Goal of the exercise
In the records below, locate the line containing "болезней с курсом детской дерматовенерологии", then extract it and all following lines exactly, ending with the last line.

Records for processing
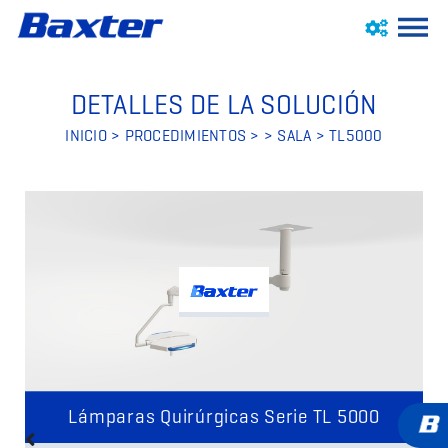
DETALLES DE LA SOLUCIÓN
INICIO
>
PROCEDIMIENTOS
>
>
SALA
> TL5000
Lámparas Quirúrgicas Serie TL 5000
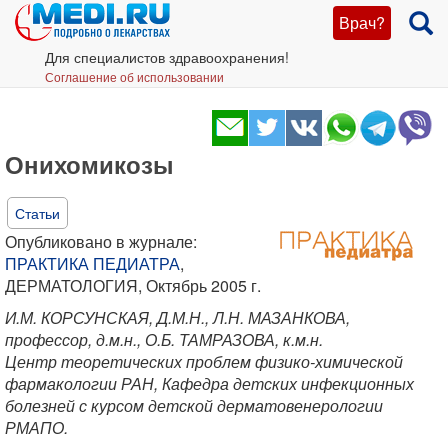
Врач?
Для специалистов здравоохранения!
Соглашение об использовании
Онихомикозы
Статьи
Опубликовано в журнале:
ПРАКТИКА ПЕДИАТРА
,
ДЕРМАТОЛОГИЯ, Октябрь 2005 г.
И.М. КОРСУНСКАЯ, Д.М.Н., Л.Н. МАЗАНКОВА,
профессор, д.м.н., О.Б. ТАМРАЗОВА, к.м.н.
Центр теоретических проблем физико-химической
фармакологии РАН, Кафедра детских инфекционных
болезней с курсом детской дерматовенерологии
РМАПО.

Response to the task
болезней с курсом детской дерматовенерологии
РМАПО.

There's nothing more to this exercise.